Boost Spirit Signals Successful Parsing Despite Token Being Incomplete

I have a very simple path construct that I am trying to parse with boost spirit.lex.
We have the following grammar:
token := [a-z]+
path := (token : path) | (token)
So we're just talking about colon separated lower-case ASCII strings here.
I have three examples "xyz", "abc:xyz", "abc:xyz:".
The first two should be deemed valid. The third one, which has a trailing colon, should not be deemed valid. Unfortunately the parser I have recognizes all three as being valid. The grammar should not allow an empty token, but apparently spirit is doing just that. What am I missing to get the third one rejected?
Also, if you read the code below, in comments there is another version of the parser that demands that all paths end with semi-colons.

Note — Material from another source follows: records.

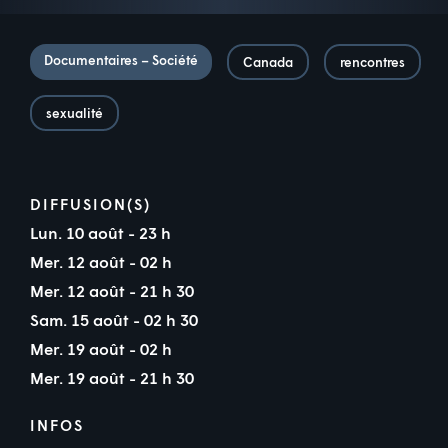
Documentaires – Société
Canada
rencontres
sexualité
DIFFUSION(S)
Lun. 10 août - 23 h
Mer. 12 août - 02 h
Mer. 12 août - 21 h 30
Sam. 15 août - 02 h 30
Mer. 19 août - 02 h
Mer. 19 août - 21 h 30
INFOS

I can get appropriate behavior when I activate those lines, (i.e. rejection of "abc:xyz:;"), but this is not really what I want.
Anyone have any ideas?
Thanks.
#include <boost/config/warning_disable.hpp>
#include <boost/spirit/include/qi.hpp>
#include <boost/spirit/include/lex_lexertl.hpp>
#include <boost/spirit/include/phoenix_operator.hpp>
#include <iostream>
#include <string>
using namespace boost::spirit;
using boost::phoenix::val;
template<typename Lexer>
struct PathTokens : boost::spirit::lex::lexer<Lexer>
{
PathTokens()
{
identifier = "[a-z]+";
separator = ":";
this->self.add
(identifier)
(separator)
(';')
;
}
boost::spirit::lex::token_def<std::string> identifier, separator;
};
template <typename Iterator>
struct PathGrammar
: boost::spirit::qi::grammar<Iterator>
{
template <typename TokenDef>
PathGrammar(TokenDef const& tok)
: PathGrammar::base_type(path)
{
using boost::spirit::_val;
path
=
(token >> tok.separator >> path)[std::cerr << _1 << "\n"]
|
//(token >> ';')[std::cerr << _1 << "\n"]
(token)[std::cerr << _1 << "\n"]
;
token
= (tok.identifier) [_val=_1]
;
}
boost::spirit::qi::rule<Iterator> path;
boost::spirit::qi::rule<Iterator, std::string()> token;
};
int main()
{
typedef std::string::iterator BaseIteratorType;
typedef boost::spirit::lex::lexertl::token<BaseIteratorType, boost::mpl::vector<std::string> > TokenType;
typedef boost::spirit::lex::lexertl::lexer<TokenType> LexerType;
typedef PathTokens<LexerType>::iterator_type TokensIterator;
typedef std::vector<std::string> Tests;
Tests paths;
paths.push_back("abc");
paths.push_back("abc:xyz");
paths.push_back("abc:xyz:");
/*
paths.clear();
paths.push_back("abc;");
paths.push_back("abc:xyz;");
paths.push_back("abc:xyz:;");
*/
for ( Tests::iterator iter = paths.begin(); iter != paths.end(); ++iter )
{
std::string str = *iter;
std::cerr << "*****" << str << "*****\n";
PathTokens<LexerType> tokens;
PathGrammar<TokensIterator> grammar(tokens);
BaseIteratorType first = str.begin();
BaseIteratorType last = str.end();
bool r = boost::spirit::lex::tokenize_and_parse(first, last, tokens, grammar);
std::cerr << r << " " << (first==last) << "\n";
}
}
I addition to to what llonesmiz already said, here's a trick using qi::eoi that I sometimes use:
path = (
(token >> tok.separator >> path) [std::cerr << _1 << "\n"]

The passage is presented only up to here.